The issues arose in 2007 when Vodafone International Holdings (Vodafone), an entity based in the Netherlands, acquired Vodafone India by acquiring CGP Investments (Holdings) from Hutchison Telecommunications International, both entities based in the Cayman Islands.
As CGP held approximately 67% of the Indian operating company, the IRS claimed that Vodafone should have withheld tax in accordance with the (Indian) Income Tax Act, 1961, in respect of the price paid to Hutchison. The IRS proceeded on the basis that withholding applied as the transaction effectively concerned assets in India.
Bombay High Court upheld the IRS contention and Vodafone preferred an appeal before the Supreme Court. The appeal was admitted on the condition that Vodafone deposit with the court ₹2.5 billion (US$50 million) plus a bank guarantee for ₹8.5 billion, which would be returned or handed over to the IRS depending on the outcome.
Ruling in favour of Vodafone, the Supreme Court held that the IRS had no jurisdiction to levy capital gains tax on the sale and purchase of shares of CGP and, therefore, Vodafone was not required to deduct tax at source.
A significant aspect of the judgment is that it endorses an assessee’s right to arrange business affairs so as to reduce tax. The Supreme Court said that while a transaction must have some economic or commercial substance, “all tax planning is not illegal, illegitimate or impermissible”.
The court reiterated the principles it set out in Azadi Bachao Andolan, which upheld the provisions and constitutionality of the Indo-Mauritius double taxation avoidance agreement (DTAA). The court observed that the IRS stand that only investments originating in Mauritius (as opposed to investments routed through Mauritius) can benefit under the DTAA was “pitching it too high”.
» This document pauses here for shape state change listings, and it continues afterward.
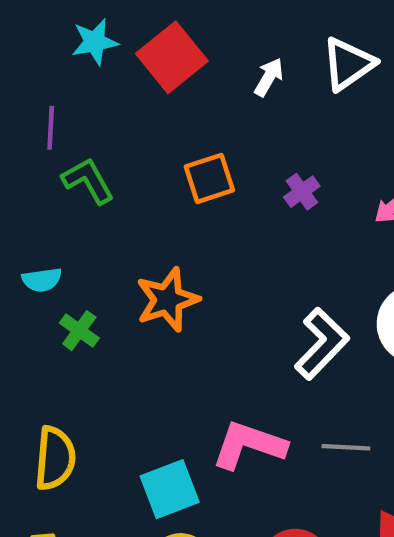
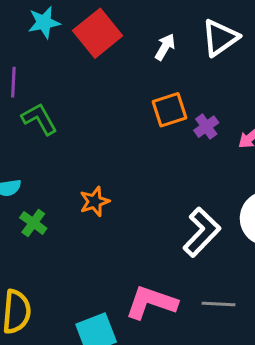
orange square: (209, 178) -> (170, 110), moved
purple cross: (302, 192) -> (206, 127), moved
orange star: (167, 300) -> (95, 202), size x0.7

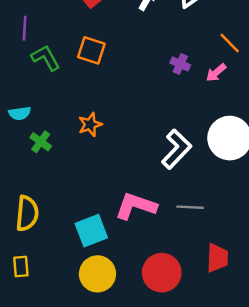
orange square: (170, 110) -> (91, 50), moved, turned 36
purple cross: (206, 127) -> (180, 64), turned -30

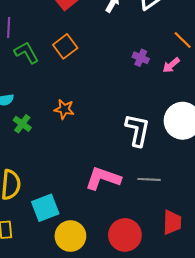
orange square: (91, 50) -> (65, 46), turned 35
orange star: (90, 124) -> (64, 109), turned 30
white L-shape: (177, 149) -> (138, 130), turned -32
cyan square: (91, 231) -> (45, 208), moved

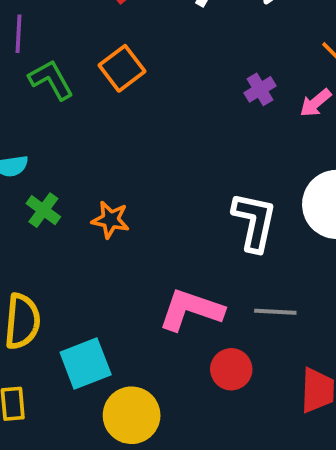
purple cross: (141, 58) -> (260, 89), turned 35
orange star: (64, 109) -> (110, 220), moved
red circle: (125, 235) -> (231, 369), moved, size x0.7

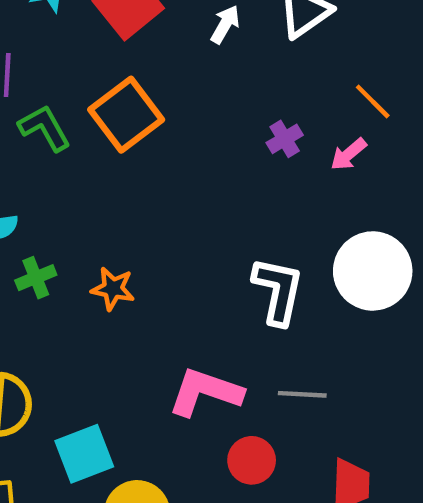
orange square: (122, 68) -> (126, 115), size x1.4
green cross: (43, 210) -> (36, 278), turned 32

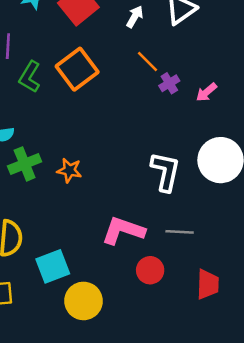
orange line: (373, 101) -> (148, 61), moved
green L-shape: (45, 128) -> (30, 77), turned -120
green cross: (36, 278) -> (25, 164), size x1.4

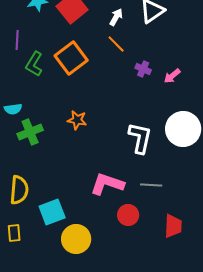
orange line: (148, 61) -> (116, 44), moved
purple cross: (169, 83) -> (143, 69), turned -35
orange star: (69, 170) -> (77, 120), moved

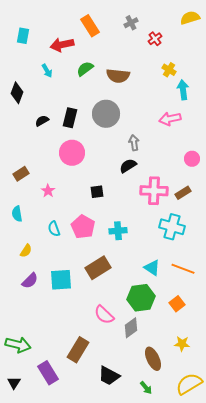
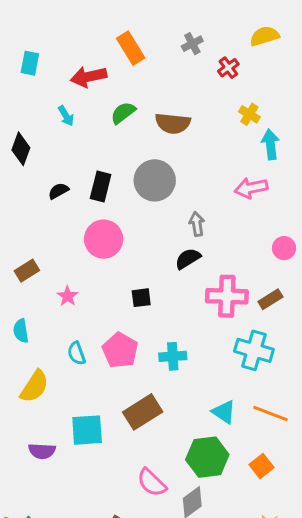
yellow semicircle: (190, 18) -> (264, 36), moved
yellow semicircle: (26, 251) -> (34, 386), size x1.6
purple semicircle: (30, 281) -> (42, 451), moved, turned 48

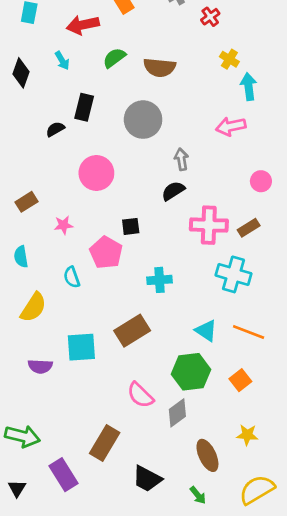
black diamond: (21, 149) -> (21, 73), moved
black rectangle: (101, 186) -> (84, 107), moved
pink star: (68, 296) -> (64, 225), turned 30
pink pentagon: (120, 350) -> (106, 253), moved

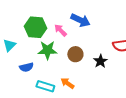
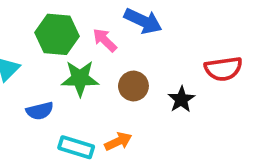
orange arrow: (67, 83) -> (118, 141), turned 120

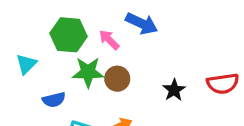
red semicircle: (223, 69) -> (223, 84), moved
brown circle: (133, 86) -> (117, 79), moved

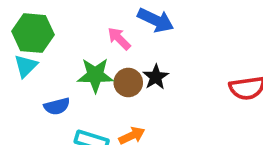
green hexagon: (69, 35) -> (33, 33), moved
black star: (174, 90) -> (156, 77), moved

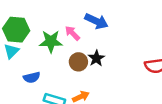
green star: (95, 75) -> (51, 42), moved

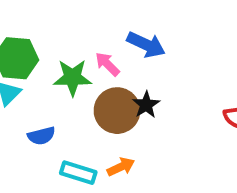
brown circle: (78, 62) -> (117, 111), size x1.5

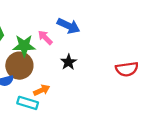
brown circle: (117, 111) -> (19, 66), moved
orange arrow: (121, 167) -> (42, 90), moved

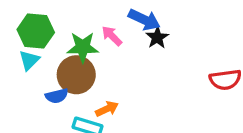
black star: (68, 62) -> (157, 37), moved

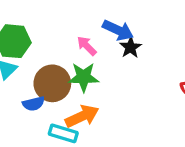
green star: (83, 47) -> (84, 77), moved
orange arrow: (107, 109) -> (82, 116), size x1.5

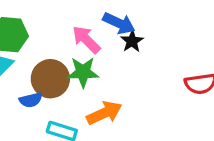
pink arrow: (87, 46) -> (86, 40), size x1.4
orange arrow: (82, 116) -> (104, 113), moved

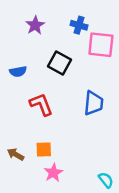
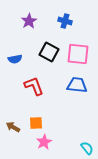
pink square: (101, 45) -> (78, 54), moved
blue trapezoid: (94, 103) -> (77, 85), turned -90

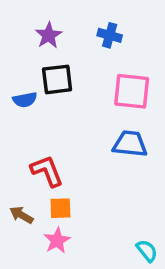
black square: (49, 52) -> (57, 79), moved, turned -36
red L-shape: (34, 86) -> (47, 171), moved
pink star: (44, 142) -> (57, 240), moved

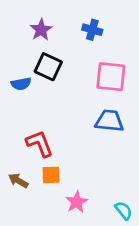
black square: (57, 79) -> (48, 67), turned 32
pink star: (57, 240) -> (77, 202), moved

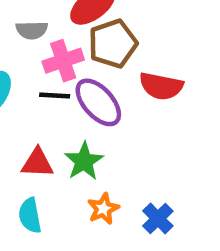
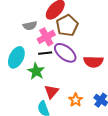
red semicircle: (161, 86) -> (93, 62), moved
green star: (84, 161) -> (36, 71), moved
red triangle: (37, 163) -> (52, 92), moved, turned -42

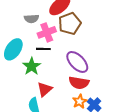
purple ellipse: (65, 53) -> (77, 62), moved
red semicircle: (93, 62) -> (79, 83), moved
orange star: (76, 100) -> (80, 101), moved

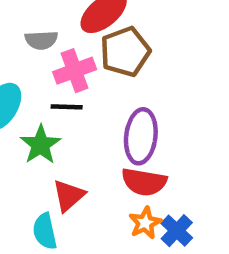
purple ellipse: (77, 62) -> (141, 136), turned 50

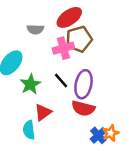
pink cross: (75, 71) -> (63, 48), moved
black line: (67, 107) -> (61, 80), moved, turned 42
orange star: (145, 223) -> (111, 133), moved

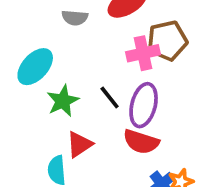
brown pentagon: (79, 39) -> (167, 41), moved
pink cross: (63, 48) -> (143, 53), moved

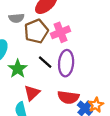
brown pentagon: (167, 41) -> (36, 31), moved
red semicircle: (141, 142) -> (68, 97), moved

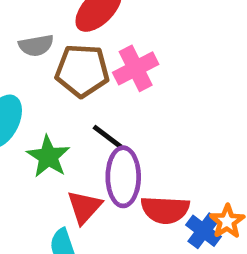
brown pentagon: (36, 31) -> (82, 71), turned 30
purple ellipse: (66, 63) -> (123, 177), moved

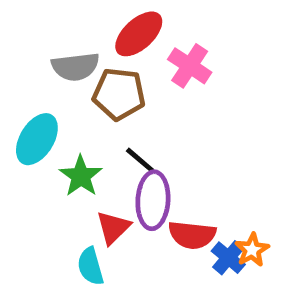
gray semicircle: (36, 45) -> (75, 67), size x1.4
pink cross: (136, 68) -> (190, 66), moved, turned -33

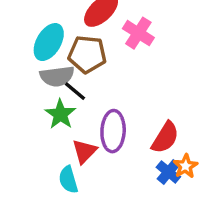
gray semicircle: (75, 67) -> (57, 76), moved
cyan ellipse: (37, 139) -> (49, 42), moved
black line: (140, 160) -> (75, 91), moved
red semicircle: (192, 235) -> (165, 138), moved, turned -64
Also important is that the court recognized the importance and prevalence of holding company structures and held that a holding company and subsidiary company are separate legal entities liable to be taxed separately. Subsidiaries are not to be deemed part of the parent company, and therefore residents of the country in which the parent is incorporated, merely because the parent holds shares in the subsidiaries .
Most significantly, the court reiterated that the burden is on the IRS to establish tax avoidance in the creation or use of such structures before it can invoke the “substance over form” principle or “pierce the corporate veil”. The court endorsed the Vodafone structuring as a bona fide foreign direct investment (FDI) into India and was of the view that FDI in India must be seen in a holistic manner, factoring in the period of business operations and generation of taxable revenues in India.
‘Look through’ rejected
Dismissing the IRS contention that transaction was liable to tax on a “look-through basis” under section 9(1)(i) of the Income Tax Act, as it amounted to an indirect transfer of capital assets situated in India, the court held that section 9(1)(i) covers only income arising from a transfer of a capital asset situated in India, and not income arising from the indirect transfer of a capital asset in India.
The court held that look through “has to be expressly provided for in the statute or in the treaty”. Look through cannot be read into a section by interpretation and, in any event, “will not shift the situs of an asset from one country to another”.
The court also rejected the argument that CGP had no business or commercial purpose. The IRS had contended that since CGP was only a holding company and could not conduct business in Cayman Islands, CGP shares were situated where the underlying assets were situated (being India). The court held that the situs of CGP shares is where the register of CGP members is maintained.
This decision should increase investor confidence by ensuring the sanctity of DTAAs to which India is a party and also the security and validity of bona fide structures for FDI in India. However, the potential general anti-avoidance rules under the proposed Direct Tax Code may affect the Supreme Court decision in Vodafone by expressly legislating against such bona fide structures.
The ball is now firmly with the Indian government and, specifically, the IRS. Their next move will be crucial in determining how foreign investors view India – especially in the extant global economy and given India’s relative underperformance as a BRIC economy.
Justin Bharucha is a partner and Meghana Karande is an associate at Bharucha & Partners.